Giorgio Agamben on Democracy



“Is it meaningful to call oneself a democrat? And if so, how do you interpret the word?”

In the recently published Democracy in What State? , a group of iconic and iconoclastic thinkers responded to the above question. This timely critique of democracy and the current state of world politics includes contributions from Giorgio Agamben, Alain Badiou, Daniel Daniel Bensaid, Wendy Brown, Jean-Luc Nancy, Jacques Rancière, Kristin Ross, and Slavoj Zizek.

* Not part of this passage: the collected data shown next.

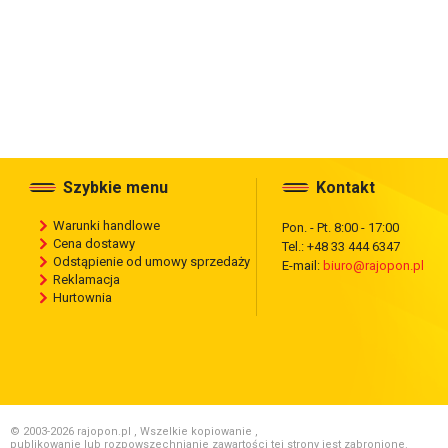
Szybkie menu
Kontakt
Warunki handlowe
Pon. - Pt. 8:00 - 17:00
Cena dostawy
Tel.: +48 33 444 6347
Odstąpienie od umowy sprzedaży
E-mail:
biuro@rajopon.pl
Reklamacja
Hurtownia
© 2003-2026 rajopon.pl , Wszelkie kopiowanie ,
publikowanie lub rozpowszechnianie zawartości tej strony jest zabronione.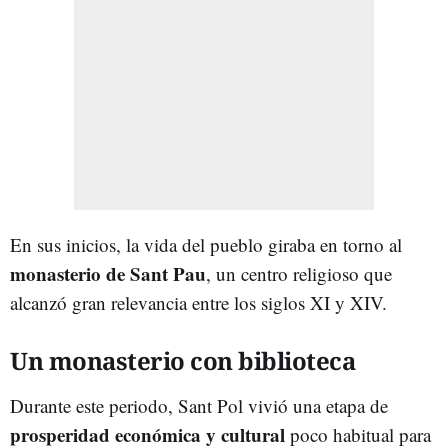
En sus inicios, la vida del pueblo giraba en torno al
monasterio de Sant Pau
, un centro religioso que
alcanzó gran relevancia entre los siglos XI y XIV.
Un monasterio con biblioteca
Durante este periodo, Sant Pol vivió una etapa de
prosperidad económica y cultural
poco habitual para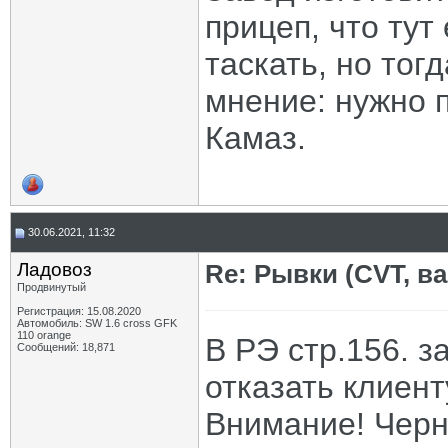
прицеп, что ту
таскать, но то
мнение: нужно 
Камаз.
30.06.2021, 11:32
Ладовоз
Re: Рывки (CVT, в
Продвинутый
Регистрация: 15.08.2020
Автомобиль: SW 1.6 cross GFK
110 orange
В РЭ стр.156. з
Сообщений: 18,871
отказать клиент
Внимание! Чер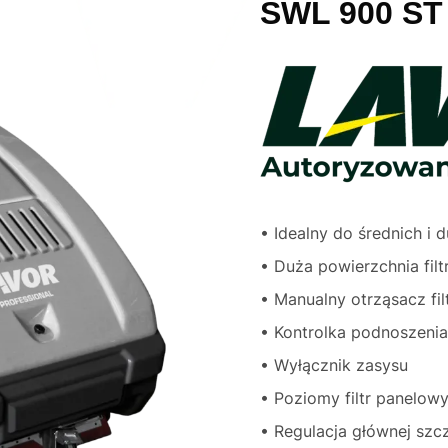
SWL 900 ST
• Idealny do średnich i 
• Duża powierzchnia fil
• Manualny otrząsacz fil
• Kontrolka podnoszenia
• Wyłącznik zasysu
• Poziomy filtr panelow
• Regulacja głównej szc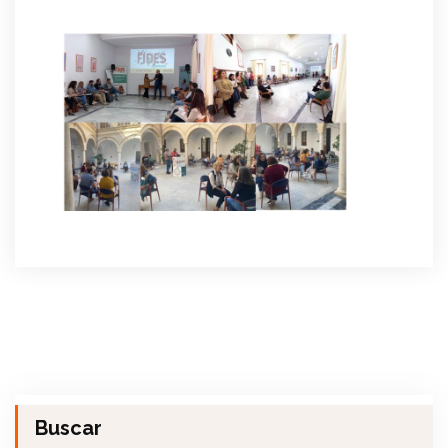
Buscar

Over the next few days, we will post excerpts from some of the respondents. First up is an excerpt from Giorgio Agamben’s essay “Introductory Note on the Concept of Democracy”:

Today we behold the overwhelming preponderance of the government and the economy over anything you could call popular sovereignty—an expression by now drained of all meaning. Western democracies are perhaps paying the price for a philosophical heritage they haven’t bothered to take a close look at in a long time. To think of government as simple executive power is a mistake and one of the most consequential errors ever made in the history of Western politics. It explains why modern political thought wanders off into empty abstractions like law, the general will, and popular sovereignty while entirely failing to address the central question of government and its articulation as Rousseau would say, to the sovereign of locus of sovereignty. In a recent book I tried to show that the central mystery of politics is not sovereignty but government; not God but his angels; not the king but his minister; not the law but the police—or rather the governmental machine they form and propel.